Okay, yeah. I realize it all sounds a little over the top. Maybe even ridiculous. But ridiculous or not, I couldn’t stop myself. No matter how many times I vowed to quit, every night I found myself with the candle lit, the ring on my finger, trying to get through to my dad.
Because I needed to find him.
I needed to tell him I was sorry I killed him.
Are you kidding?” Mom’s fork hit the side of her plate with a clatter. “A serial killer?”
“It’s not an imminent threat,” Jonathan said. “I mean, it’s not a threat at all.”
He’d come to the dinner table tense, the Los Angeles Times website pulled up on his iPad, and told us about a recent spate of murders that had been occurring in LA. The killer’s latest victim — a young woman — had been discovered earlier in the day. Pinpricks of fear and curiosity shot through me.

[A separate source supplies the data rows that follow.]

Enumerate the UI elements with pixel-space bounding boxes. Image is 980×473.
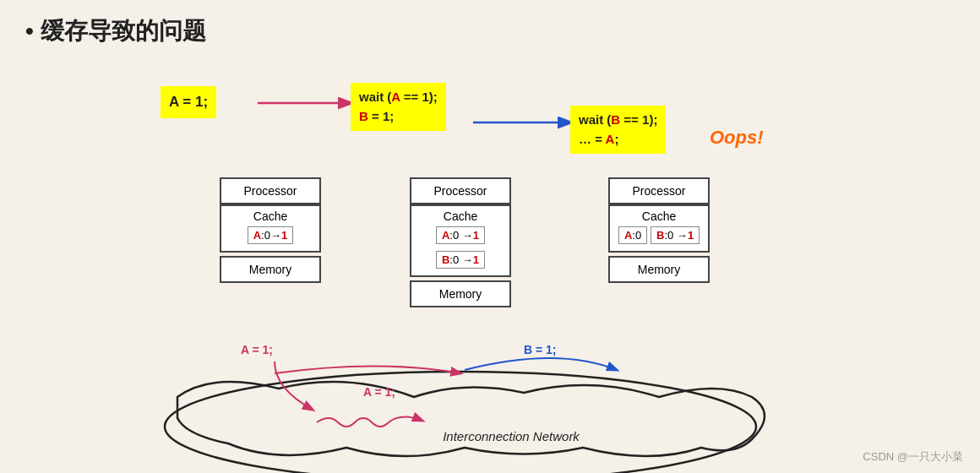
- cpu-unit-3: Processor Cache A:0 B:0 →1 Memory: [608, 177, 710, 283]
- cache-3: Cache A:0 B:0 →1: [608, 204, 710, 253]
- cache-2: Cache A:0 →1 B:0 →1: [410, 204, 511, 277]
- processor-2-label: Processor: [410, 177, 511, 204]
- diagram-area: A = 1; wait (A == 1); B = 1; wait (B == …: [110, 59, 912, 456]
- oops-label: Oops!: [710, 127, 764, 149]
- label-a2: A = 1;: [363, 385, 395, 399]
- code-box-3: wait (B == 1); … = A;: [570, 106, 666, 154]
- cache-3-content-a: A:0: [618, 226, 647, 244]
- title: •缓存导致的问题: [0, 0, 980, 56]
- watermark: CSDN @一只大小菜: [863, 449, 963, 465]
- code-box-2: wait (A == 1); B = 1;: [351, 83, 446, 131]
- cache-1: Cache A:0→1: [220, 204, 321, 253]
- memory-1: Memory: [220, 256, 321, 283]
- network-label: Interconnection Network: [443, 429, 580, 443]
- memory-2: Memory: [410, 280, 511, 307]
- cache-3-content-b: B:0 →1: [651, 226, 700, 244]
- cache-2-content-a: A:0 →1: [436, 226, 485, 244]
- svg-point-2: [165, 372, 756, 473]
- cache-1-content: A:0→1: [248, 226, 293, 244]
- label-a1: A = 1;: [241, 343, 273, 356]
- cpu-unit-2: Processor Cache A:0 →1 B:0 →1 Memory: [410, 177, 511, 307]
- memory-3: Memory: [608, 256, 710, 283]
- processor-3-label: Processor: [608, 177, 710, 204]
- cache-2-content-b: B:0 →1: [436, 251, 485, 269]
- code-box-1: A = 1;: [161, 86, 216, 118]
- bullet: •: [25, 18, 34, 44]
- processor-1-label: Processor: [220, 177, 321, 204]
- label-b1: B = 1;: [524, 343, 557, 356]
- cpu-unit-1: Processor Cache A:0→1 Memory: [220, 177, 321, 283]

Mom was taking the news a little harder than I was. “But it seems like you’re warning Willa,” she protested, glancing at me with an expression approaching crazy-paranoid googly-eyes.
Jonathan shook his head, reaching for his water glass. “I wanted to tell you both,” he explained, “because it’s important to be aware. Not because there’s a chance that anything might happen.”
“Maybe not to us,” I said, shrugging. “But for some people there’s a chance.”
“A specific category of people. Actresses.” Jonathan looked over at me, a hint of sardonic amusement in his eyes. “You’re not an actress, are you?”
I was about to say no, but Mom interrupted. “She has done some acting.”
“Mom,” I said. “Seriously.”
I could have sworn I saw a wary flash come over Jonathan’s features. Like he was momentarily questioning whether my mother had schemed and married him to advance my acting career.
“She played a juror in Twelve Angry Men.”
“Two years ago,” I said, taking a bite of pad Thai. “Freshman year, before I knew better. And the general consensus was that I made a very poor angry man. Mom, it’s not about people who happen to have been in a school play.”
“How could you know that? Who knows what goes on inside the mind of a killer?”